Striving to be in dialogue with international contemporaries working in other art movements, such as Mono-ha, Arte Povera, Conceptual art, Supports/Surfaces, and Land art, members of the Korean Avant Garde Association (or AG as they were known) organized the Seoul Biennial in 1974, with participation by more than sixty artists from across the country. The Seoul Biennial ultimately aspired to serve as a microcosm of exchange that Experimental artists desired at a global scale. It only ran one iteration, however, and the Daegu Contemporary Art Festival in its fifth and last edition in 1979 would partly achieve this goal by inviting Japanese artists. One year after the inaugural Seoul Biennial, the AG would hold its fourth and final exhibition in 1975, with only four artists participating—an early signal for the waning momentum for Experimental art. Indeed, artists like Shin Hak-chul and Yeo Un, whose works you will discover toward the back of the gallery, will move on to become prominent figures in Minjung art that emerged as part of the larger democracy movement.
Yet, it is important to remember that some individual Experimental artists, like Kim Kulim, Sung Neung Kyung, and Park Hyunki, continued—and still continue to this day—their radical artistic practices, a testament to their unwavering spirit of experimentation and vision.
Transcript
Kyung An: I’m Kyung An, Associate Curator of Asian Art, and organizer of this exhibition, "Only the Young". We’re on Tower Level 5, in a gallery titled, “The Global Village.” This section showcases Experimental artworks that were at the forefront of the global avant-garde art world, including Lee Kun-Yong’s tree sculpture "Corporal Term", which was shown at the eighth Paris Biennial in 1973, and Park Hyunki’s "Untitled (TV Stone Tower)", at the São Paulo Biennial in 1979. As large international exhibitions, biennials helped develop contemporary art practices and discourses outside traditional fine arts museum contexts. Korean Experimental artists’ participation in exhibitions in France, Brazil, Australia, and beyond demonstrated their desire to invite dialogue with their international contemporaries as well as their ambition to put Seoul on the map. However, the South Korean pavilion at the Venice Biennale, the oldest biennial in the world, was not built until 1995.
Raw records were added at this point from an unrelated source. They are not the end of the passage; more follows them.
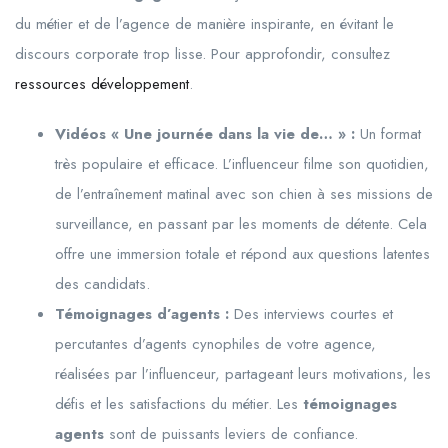
du métier et de l’agence de manière inspirante, en évitant le
discours corporate trop lisse. Pour approfondir, consultez
ressources développement
.
Vidéos « Une journée dans la vie de… » :
Un format
très populaire et efficace. L’influenceur filme son quotidien,
de l’entraînement matinal avec son chien à ses missions de
surveillance, en passant par les moments de détente. Cela
offre une immersion totale et répond aux questions latentes
des candidats.
Témoignages d’agents :
Des interviews courtes et
percutantes d’agents cynophiles de votre agence,
réalisées par l’influenceur, partageant leurs motivations, les
défis et les satisfactions du métier. Les
témoignages
agents
sont de puissants leviers de confiance.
The Paris Biennial, founded in 1959 by the French Ministry of Culture, distinguished itself from other international biennials by imposing an age limit of thirty-five on participating artists. This provided Experimental artists with the opportunity to show their work abroad, eliminating competition with more established artists. Despite the warm reception of works by Lee Kun-Yong and Shim Moon-seup, the Western gaze of European critics sometimes misinterpreted the Korean artists’ work, betraying orientalist assumptions that overlooked local context of production and grouped Korean artists together with their Japanese counterparts.
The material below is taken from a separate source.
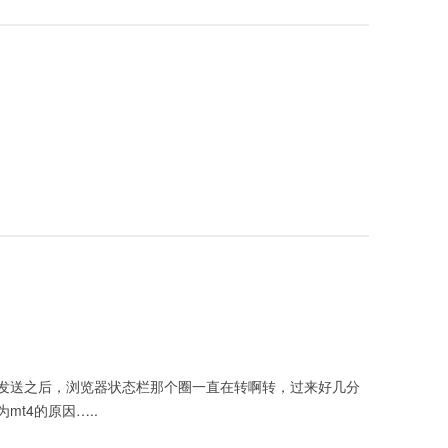
发送之后，浏览器状态栏那个圈一直在转啊转，过来好几分
t4的原因…..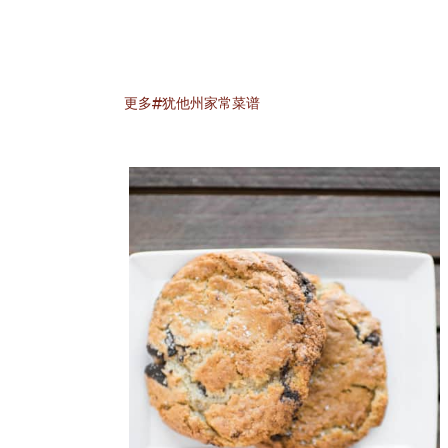
更多#犹他州家常菜谱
Striving to be in dialogue with international contemporaries working in other art movements, such as Mono-ha, Arte Povera, Conceptual art, Supports/Surfaces, and Land art, members of the Korean Avant Garde Association (or AG as they were known) organized the Seoul Biennial in 1974, with participation by more than sixty artists from across the country. The Seoul Biennial ultimately aspired to serve as a microcosm of exchange that Experimental artists desired at a global scale. It only ran one iteration, however, and the Daegu Contemporary Art Festival in its fifth and last edition in 1979 would partly achieve this goal by inviting Japanese artists. One year after the inaugural Seoul Biennial, the AG would hold its fourth and final exhibition in 1975, with only four artists participating—an early signal for the waning momentum for Experimental art. Indeed, artists like Shin Hak-chul and Yeo Un, whose works you will discover toward the back of the gallery, will move on to become prominent figures in Minjung art that emerged as part of the larger democracy movement.
Yet, it is important to remember that some individual Experimental artists, like Kim Kulim, Sung Neung Kyung, and Park Hyunki, continued—and still continue to this day—their radical artistic practices, a testament to their unwavering spirit of experimentation and vision.